Já o Grupo Soma teria R$ 36,5 milhões em depósitos tributários – nem tudo relacionado ao Difal – e a Arezzo R$ 18,7 milhões, ainda segundo o relatório do Citi. A Arezzo foi procurada, mas não enviou resposta. Já o Grupo Soma não especificou o montante. A Casas Bahia e a C&A já pagavam os impostos desde 2022, por isso, não sofrerão os efeitos da sentença, segundo o banco.
A decisão do STF
Em um julgamento acirrado, por seis votos a cinco, o STF decidiu que o Difal de ICMS deve respeitar apenas a anterioridade nonagesimal (cobrança válida 90 dias após publicação da lei) e não a anterioridade anual (cobrança no ano fiscal seguinte). Isso faz com que os contribuintes que não pagaram o imposto em 2022, até aqueles que obtiveram liminar favorável, terão de fazer o pagamento retroativo.
O Difal do ICMS incide sobre operações interestaduais cujo destinatário é um consumidor final, pessoa física. O valor é calculado a partir da diferença entre as alíquotas de ICMS do Estado de destino do produto e de origem da empresa, a fim de equilibrar a arrecadação entre os Estados. As principais afetadas são empresas de e-commerce.
Impacto setorial
O Instituto para Desenvolvimento do Varejo (IDV), que atua como amicus curiae (“amigo da corte”, como interessado na causa) em um dos processos, discorda do decidido pelo STF. “É preocupante a decisão formada pela maioria dos magistrados da Suprema Corte, que não acatou o que foi fixado pelo Poder Legislativo”, afirmou, em nota enviada ao Broadcast. A entidade disse que o setor deve entrar com recurso.
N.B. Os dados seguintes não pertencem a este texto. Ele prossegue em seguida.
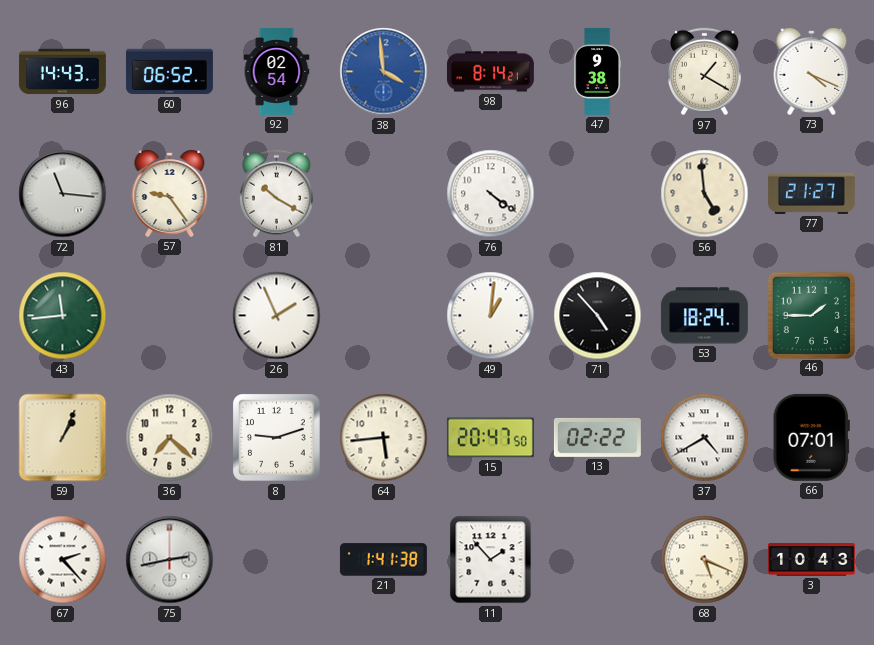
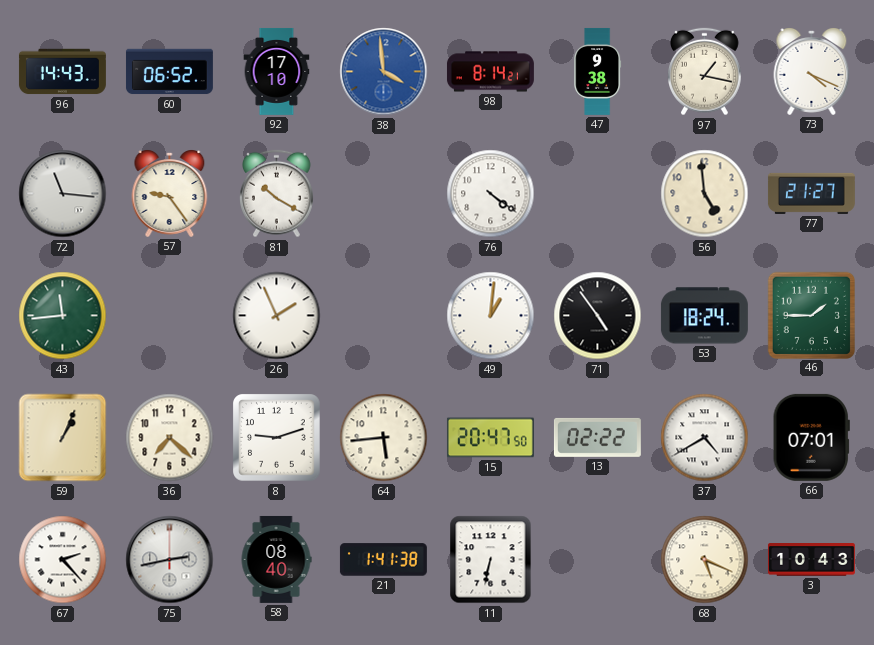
92: 02:54 -> 17:10
97: 1:20 -> 1:17
71: 4:53 -> 4:54
58: none -> 08:40
11: 1:53 -> 6:32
Já a Associação Brasileira de Supermercados (Abras) disse que a venda interestadual para o consumidor final é pouco representativa para os supermercados e, por isso, o impacto no setor deve ser “inexpressivo”. “Tratando-se de assunto jurídico-tributário, cada empresa definirá a melhor forma de como proceder sobre o assunto”, afirmou o vice-presidente da Abras, Márcio Milan.
Especialistas
Segundo o tributarista André Menon, sócio do escritório Machado Meyer, a ação chegou ao STF porque a lei complementar que regulamentou o tema é de janeiro de 2022. Mesmo com a indicação em seu texto de que o tributo respeitaria o prazo de 90 dias para ser cobrado, existe a previsão constitucional deste prazo ser anual.
“A Constituição diz que se uma lei institui um novo tributo, ele só pode ser cobrado no exercício financeiro seguinte, ou seja, em janeiro de 2023. Só que a Fazenda e a maioria do STF entenderam que não, porque já existia a previsão de cobrança do Difal desde 2021”, afirma Menon.
Para a advogada Lisandra Pacheco, sócia do TozziniFreire Advogados, é possível discutir nos embargos de declaração motivo da anterioridade nonagesimal e anual não terem sido aplicadas em conjunto. “A análise do julgamento foi recortada de forma conveniente e como melhor atendia as entidades governamentais, algo prejudicial para a segurança jurídica”, disse.
O advogado Diego Caldas, sócio tributário do escritório Pinheiro Neto, explica que a decisão tem impacto principalmente para as companhias que vendem em ambiente digital para consumidor final que está em outro Estado, mas que é preciso analisar caso a caso. “Se não pagou o tributo ou não estava sustentando judicialmente, isso pode representar um contingente para as empresas de abril a dezembro de 2022”, conclui.
Procuradas, a Federação das Indústrias do Estado de São Paulo (Fiesp) e a Associação Brasileira do Varejo Têxtil (Abvtex) disseram não ter mapeado o impacto para os associados.